Parameter | Description | Required | Default value |
datasource | The name of the data source. It must be the same as the name of the added data source. You can add data sources by using the code editor. | Yes | No default value |
selectedDatabase | The schema of the database from which you want to read data. | Yes | No default value |
table | The name of the table from which you want to read data. The name of the table must be in the schema.tableName format. Note For example, if the selectedDatabase parameter is set to AUTOTEST and the table name is table01 , you must set the table parameter to AUTOTEST.table01 . | Yes | No default value |
column | The names of the columns from which you want to read data. Specify the names in a JSON array. The default value is ["*"], which indicates all the columns in the source table. You can select specific columns to read. The column order can be changed. This indicates that you can specify columns in an order different from the order specified by the schema of the source table. Constants are supported. The column names must be arranged in JSON format.
["id", "1", "'mingya.wmy'", "null", "to_char(a + 1)", "2.3" , "true"]
id: a column name. 1: an integer constant. 'mingya.wmy': a string constant, which is enclosed in single quotation marks ('). null: a null pointer. to_char(a + 1): a function expression. 2.3: a floating-point constant. true: a Boolean value.
The column parameter cannot be left empty.
| Yes | No default value |
splitFactor | The sharding factor, which determines the number of parts into which data to be synchronized is sharded.
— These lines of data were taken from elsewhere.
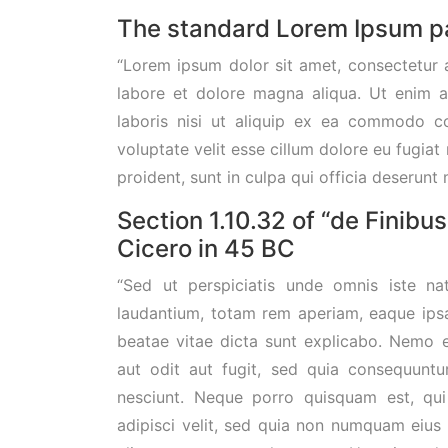
The standard Lorem Ipsum p
“Lorem ipsum dolor sit amet, consectetur a
labore et dolore magna aliqua. Ut enim a
laboris nisi ut aliquip ex ea commodo co
voluptate velit esse cillum dolore eu fugiat
proident, sunt in culpa qui officia deserunt 
Section 1.10.32 of “de Finib
Cicero in 45 BC
“Sed ut perspiciatis unde omnis iste n
laudantium, totam rem aperiam, eaque ipsa 
beatae vitae dicta sunt explicabo. Nemo 
aut odit aut fugit, sed quia consequunt
nesciunt. Neque porro quisquam est, qui
adipisci velit, sed quia non numquam eiu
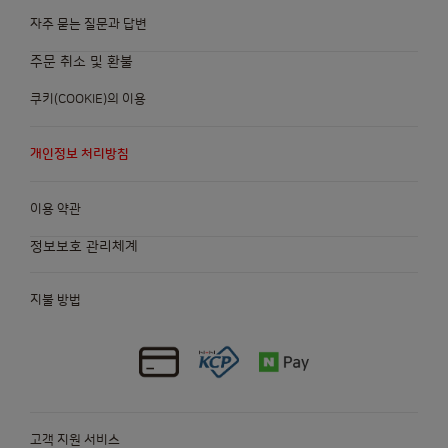
자주 묻는 질문과 답변
주문 취소 및 환불
쿠키(COOKIE)의 이용
개인정보 처리방침
이용 약관
정보보호 관리체계
지불 방법
고객 지원 서비스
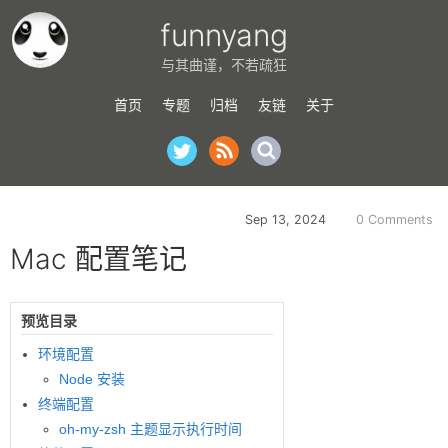
funnyang
与其曲谨，不若疏狂
首页
专题
归档
友链
关于
Sep 13, 2024
0 Comments
Mac 配置笔记
预览目录
环境配置
Node 安装
终端配置
oh-my-zsh 主题显示执行时间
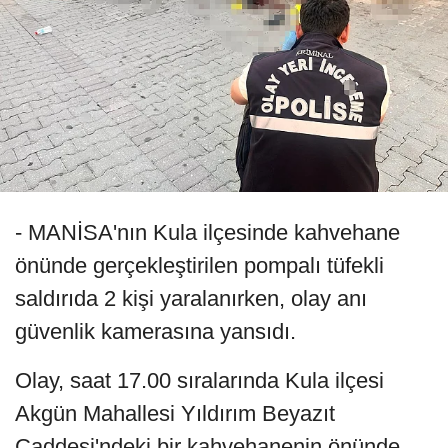
- MANİSA'nın Kula ilçesinde kahvehane
önünde gerçekleştirilen pompalı tüfekli
saldırıda 2 kişi yaralanırken, olay anı
güvenlik kamerasına yansıdı.
Olay, saat 17.00 sıralarında Kula ilçesi
Akgün Mahallesi Yıldırım Beyazıt
Caddesi'ndeki bir kahvehanenin önünde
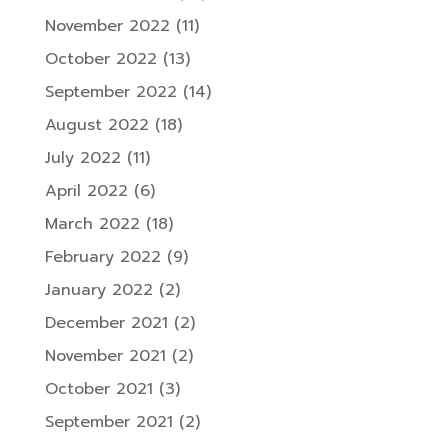
November 2022
(11)
October 2022
(13)
September 2022
(14)
August 2022
(18)
July 2022
(11)
April 2022
(6)
March 2022
(18)
February 2022
(9)
January 2022
(2)
December 2021
(2)
November 2021
(2)
October 2021
(3)
September 2021
(2)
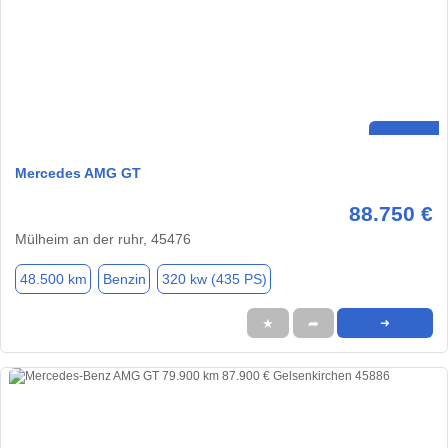
Mercedes AMG GT
88.750 €
Mülheim an der ruhr, 45476
48.500 km
Benzin
320 kw (435 PS)
★
➦
➜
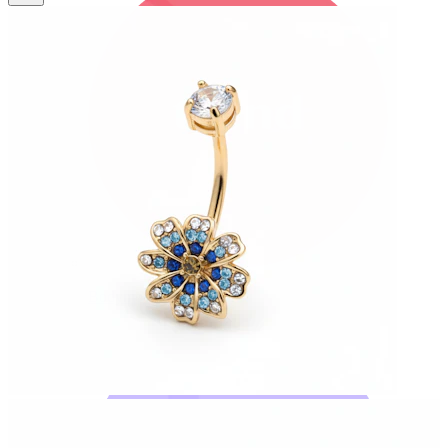
Bodymod Trend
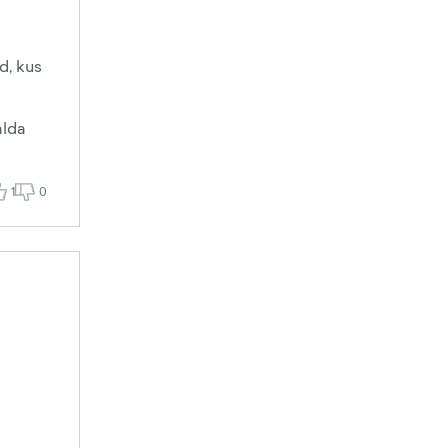
d, kus
alda
1
0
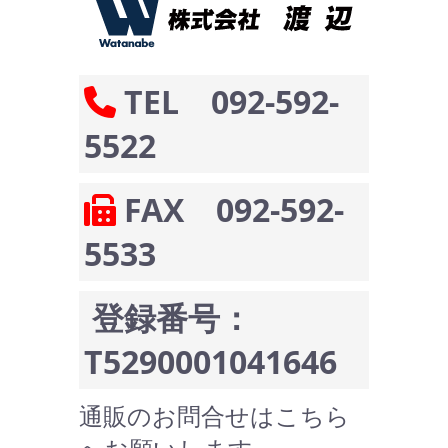
TEL 092-592-
5522
FAX 092-592-
5533
登録番号：
T5290001041646
通販のお問合せはこちら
If you configure parallelism for your batch synchronization task, the number of parts is calculated based on the following formula: Number of parallel threads × Sharding factor. For example, if the number of parallel threads and the sharding factor are 5, the number of parts into which data to be synchronized is sharded is 25. Note We recommend that you specify a sharding factor that ranges from 1 to 100. If you specify a sharding factor that is greater than 100, an out of memory (OOM) error may occur. | No | 5 |
splitMode | The shard mode. Valid values: averageInterval: average sampling. In this mode, the maximum and minimum values of all data are identified based on the splitPk parameter. Then, data is evenly distributed based on the number of shards. randomSampling: random sampling. In this mode, data entries are randomly identified as sharding points.
Note The splitMode parameter must be used together with the splitPk parameter. If the splitPk parameter is set to a numeric field, set the splitMode parameter to averageInterval. If the splitPk parameter is set to a string field, set the splitMode parameter to randomSampling.
| No | randomSampling |
splitPk | The field that is used for data sharding when Oracle Reader reads data. If you configure this parameter, the source table is sharded based on the value of this parameter. Data Integration then runs parallel threads to read data. This improves data synchronization efficiency. We recommend that you set the splitPk parameter to the name of a primary key column of the table. Data can be evenly distributed to different shards based on the primary key column, instead of being intensively distributed only to specific shards. The splitPk parameter supports data sharding for data types such as numeric and string. The splitMode parameter must be used together with the splitPk parameter. If the splitPk parameter is set to a numeric field, set the splitMode parameter to averageInterval. If the splitPk parameter is set to a string field, set the splitMode parameter to randomSampling.
If you do not configure the splitPk parameter, Oracle Reader uses a single thread to read all data in the source table.
Note If you use Oracle Reader to read data from a view, you cannot set the splitPk parameter to a field of the ROWID data type. | No | No default value |
where | The WHERE clause. Oracle Reader generates an SQL statement based on the settings of the table, column, and where parameters and uses the statement to read data. For example, you can set this parameter to row_number() in a test. You can use the WHERE clause to read incremental data. If the where parameter is not provided or is left empty, Data Integration reads all data.
| No | No default value |
querySql (available only in the code editor) | The SQL statement that is used for refined data filtering. If you configure this parameter, Data Integration filters data based on the value of this parameter. For example, if you want to join multiple tables for data synchronization, you can set this parameter to select a,b from table_a join table_b on table_a.id = table_b.id . If you configure this parameter, Oracle Reader ignores the settings of the table, column, and where parameters. | No | No default value |
fetchSize | The number of data records to read at a time. This parameter determines the number of interactions between Data Integration and the database and affects read efficiency. Note If you set this parameter to a value greater than 2048, an OOM error may occur during data synchronization. | No | 1,024 |